In short, she had a lot of trouble balancing her budget, and she draws our attention to many of her coworkers, who were presumably not disguised reporters, who experienced similar difficulties.
As I was reading this book, however, alarm bells kept going off in my head. A quick glance on Craigslist suggests that it is possible to get housing, acceptable housing even, for less than what she had expected to pay, and certainly for less than she did pay. Even on the peninsula, surely a more expensive location than the places she was trying out, there are plenty of affordable options.
I suspect that one problem she encountered is that she was only staying at these places for a month each. On top of that, she seems to have found all her housing by looking for available apartments either as she walked or drove by or in apartment finding pamphlets. It’s possible than ten years ago, when she was conducting this experiment, that was a reasonable thing to do, although I doubt it. Now it’s definitely not: pamphlets are always out of date and hopelessly incomplete. I guess she was unwilling to use computers to help her with her housing search, but why? Having access to a computer isn’t an advantage she has over other people: anyone can use a computer in a library. I know people who only have internet access in libraries, and they manage perfectly well.
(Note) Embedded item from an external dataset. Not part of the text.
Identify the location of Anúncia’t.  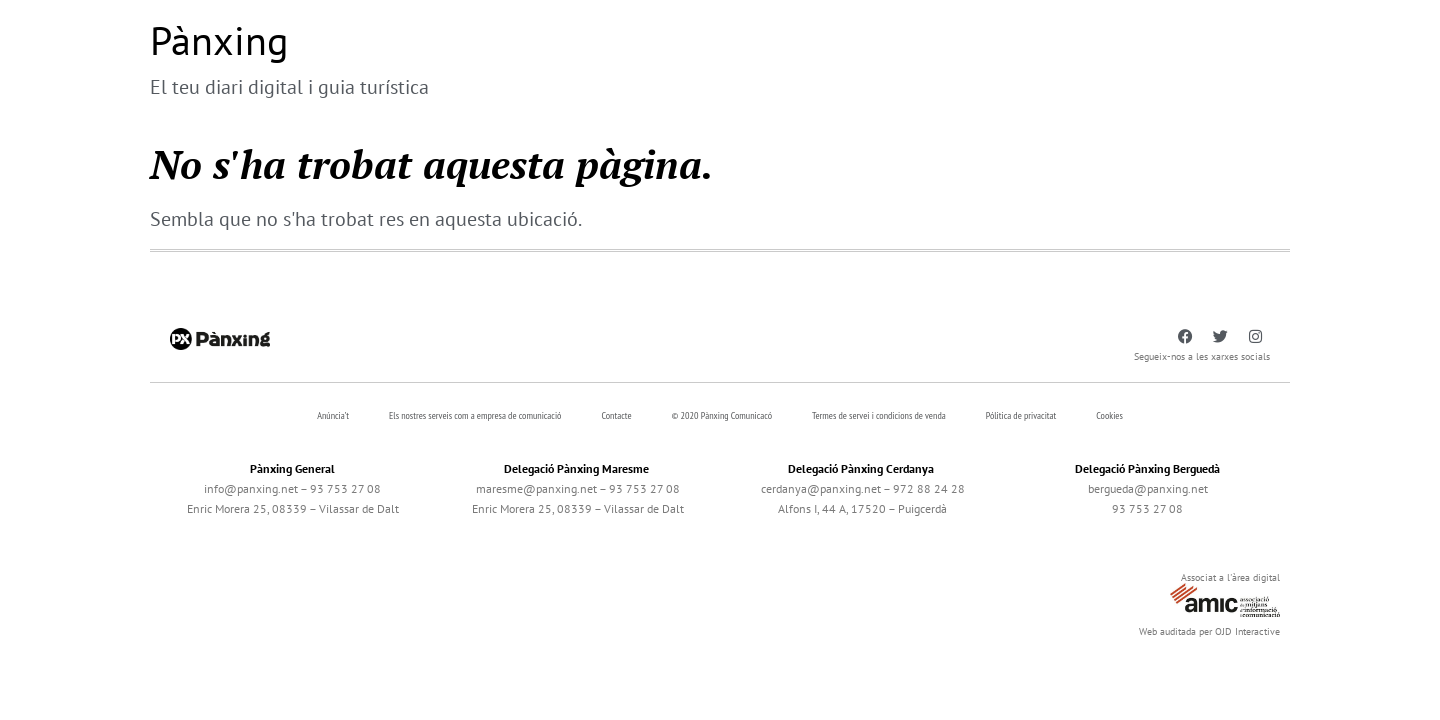 (333, 415).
She seems to overspend heavily on other things too. In her wrap-up, she mentions spending $9 a day on food. Really? Really!?!?! That’s roughly what I spend (I think), buying loads of organic produce in Palo Alto, which is an exceptionally expensive city, and mostly shopping at some of the most expensive places in Palo Alto. I think an impartial observer watching me would conclude that, not only am I not trying to be thrifty with my food, but I’m actively trying to spend as much as possible. I know that people can eat probably more satisfying meals, and definitely more healthy ones, than Ehrenreich did on far, far less.
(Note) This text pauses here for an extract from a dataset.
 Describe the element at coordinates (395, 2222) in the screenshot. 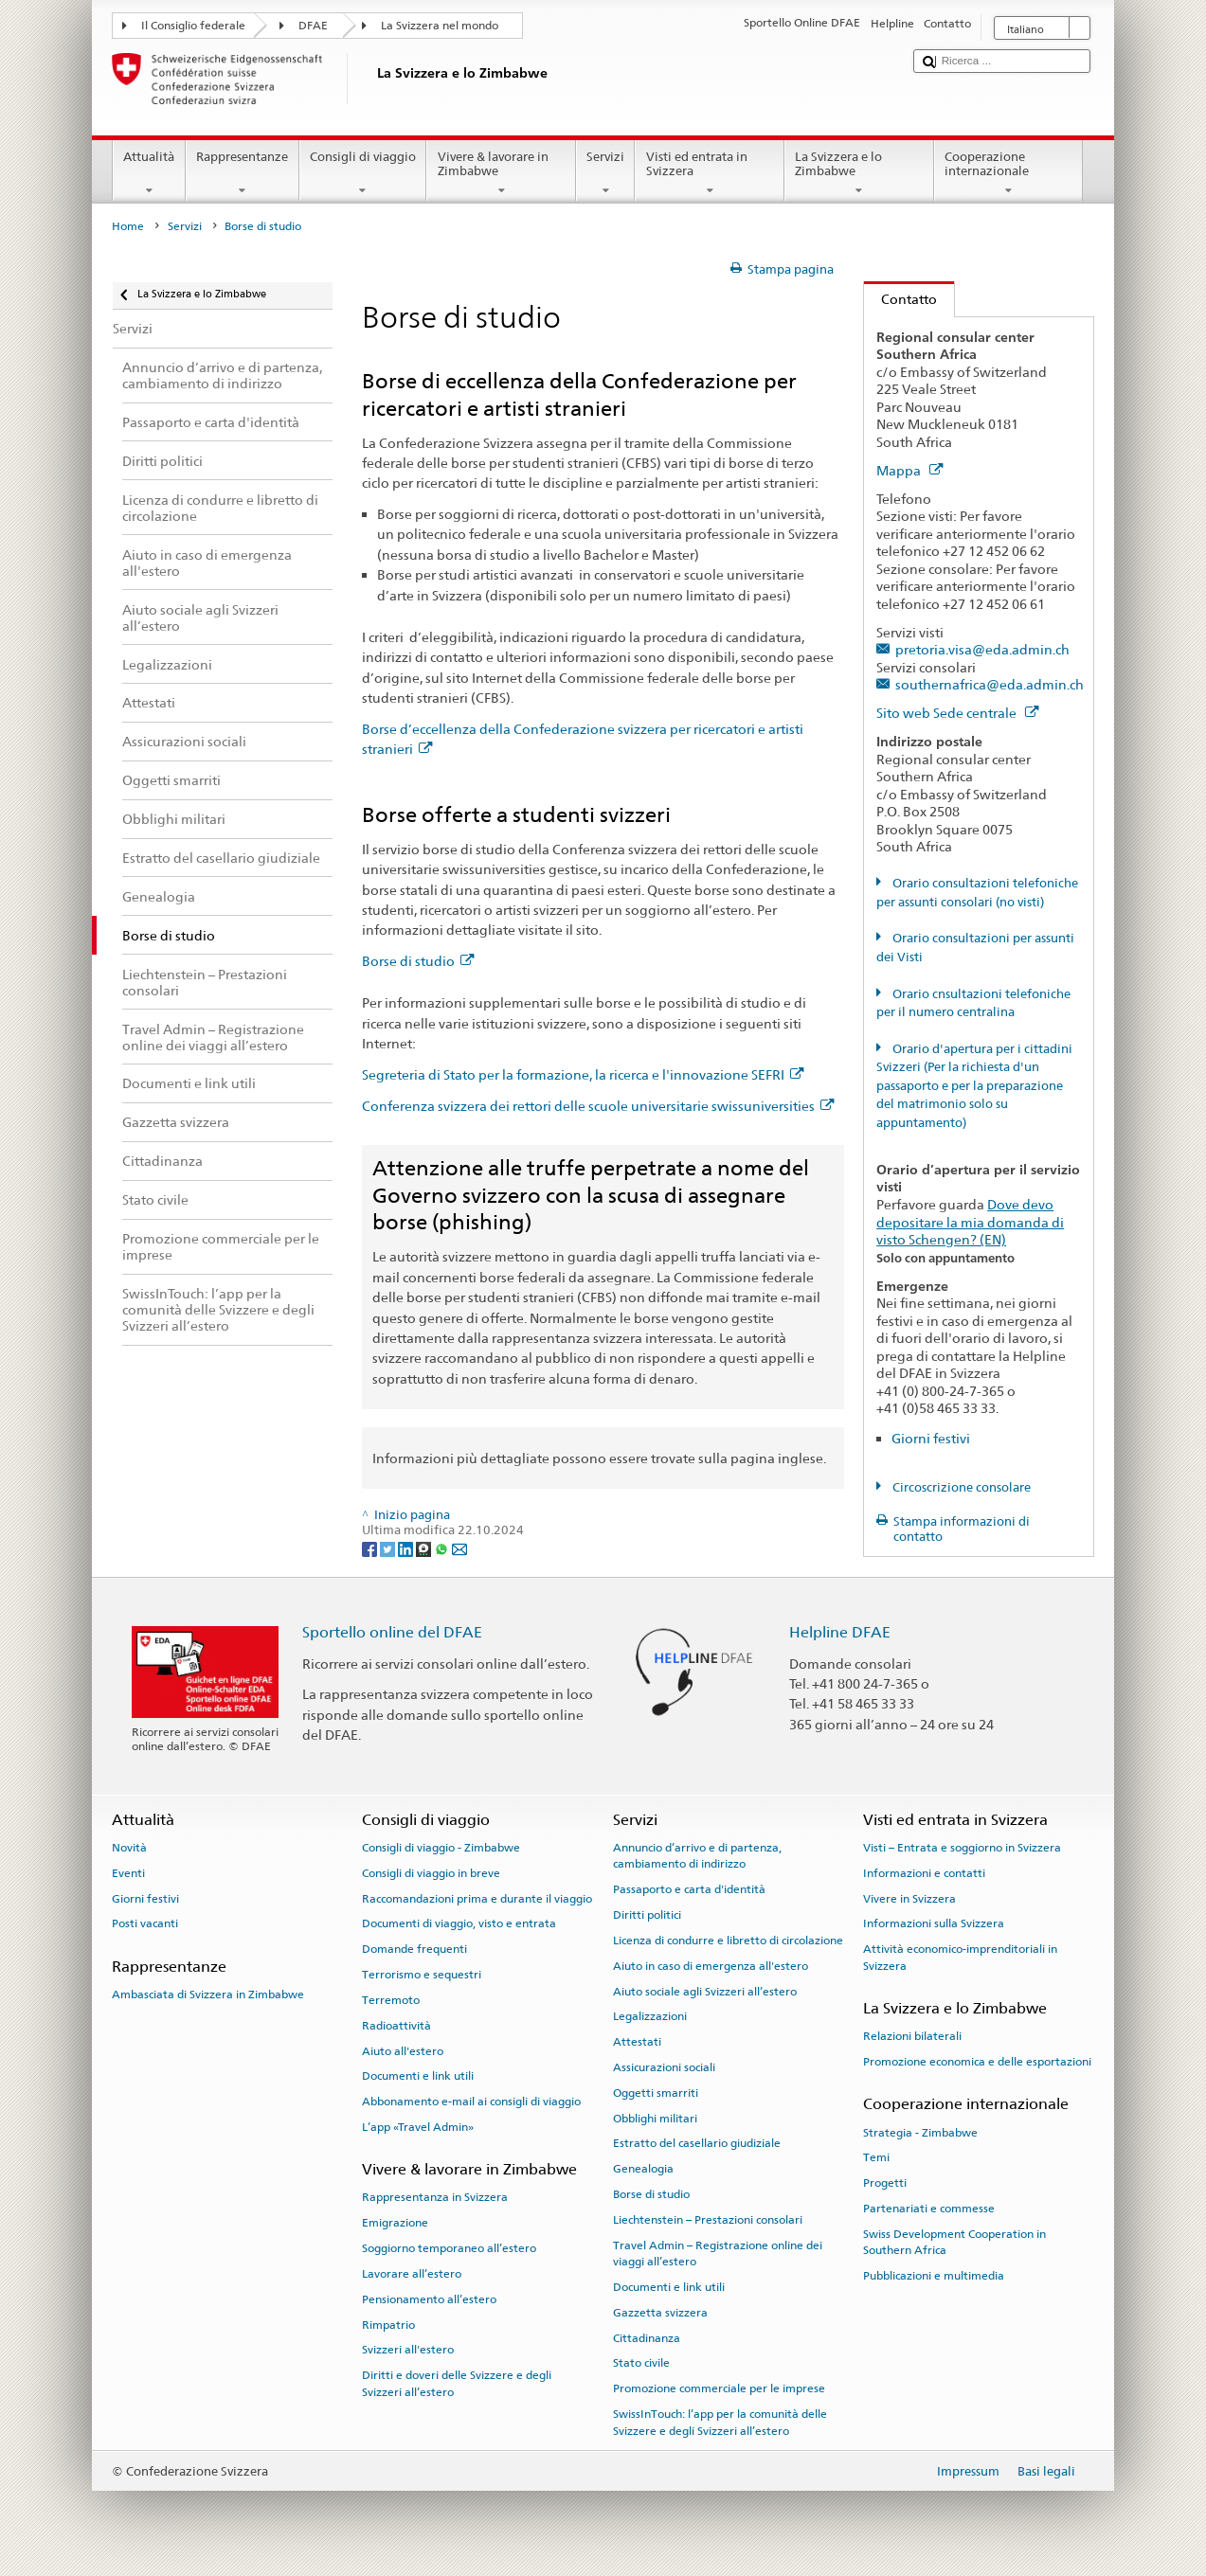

Fine, so they had cooking equipment, which helps to save money in the long run. But pots and pans aren’t very expensive. The fact that she spent as much as she did here suggests that she just wasn’t trying particularly hard.
Actually, a lot of people complain about spending a substantial portion of their income on food, but it’s hard for me to be too sympathetic. In fact, Americans are spending less and less money (relative to their incomes) on food; here’s a chart detailing food expenditure over the years; as of 2004, it’s below 10% on average, compared to 24.2% in 1930, and it has been fairly steadily declining ever since. I’m not certain, but I think the chart includes meals at restaurants; eating out is something we seem to be doing more and more often. One would expect that to cause us to spend more on food, but that is not the case somehow.
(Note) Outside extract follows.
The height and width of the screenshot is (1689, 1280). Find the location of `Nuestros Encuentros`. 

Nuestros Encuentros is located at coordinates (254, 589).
There’s another reason her experience is hard for me to reconcile with my prior knowledge: tons of people roughly my age, with no particular skills, move away from their families to distant locations with no money to speak of to their names. A lot of these people do just fine under these circumstances. Does a typical 25-year-old looking for adventure know something she doesn’t? It appears that most of them do better than she did, although it’s hard to think of any survival secrets they might have. Sure, many of them have families to fall back on if things get too unpleasant, but I suspect most of them don’t need that crutch.
So, I’m left a bit confused. It’s hard to point to many specific errors Ehrenreich made, but it’s fairly clear to me that she could have done a lot better. I have another book on my increasingly daunting to-read list that I hope will clear up some of my confusion: Scratch Beginnings by Adam Shepard. Shepard ran a similar experiment to Ehrenreich’s, but he was far more successful with it. It will be interesting to learn why, when that book finally makes it to the top of my to-read list.